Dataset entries
[Start of section]
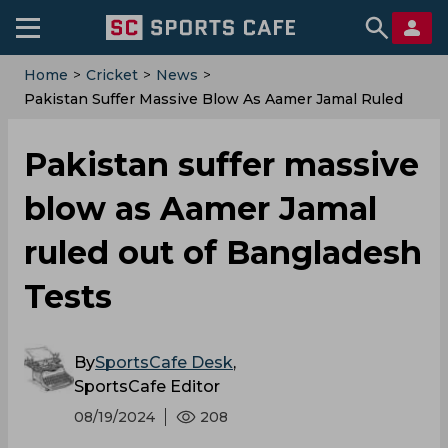
Home
>
Cricket
>
News
>
‌Pakistan Suffer Massive Blow As Aamer Jamal Ruled
Out Of Bangladesh Tests
‌Pakistan suffer massive
blow as Aamer Jamal
ruled out of Bangladesh
Tests
By
SportsCafe Desk
,
SportsCafe Editor
08/19/2024
208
[End of section]
In your copy, include every record word for word but no pictures.

Home
>
Cricket
>
News
>
‌Pakistan Suffer Massive Blow As Aamer Jamal Ruled
Out Of Bangladesh Tests
‌Pakistan suffer massive
blow as Aamer Jamal
ruled out of Bangladesh
Tests
By
SportsCafe Desk
,
SportsCafe Editor
08/19/2024
208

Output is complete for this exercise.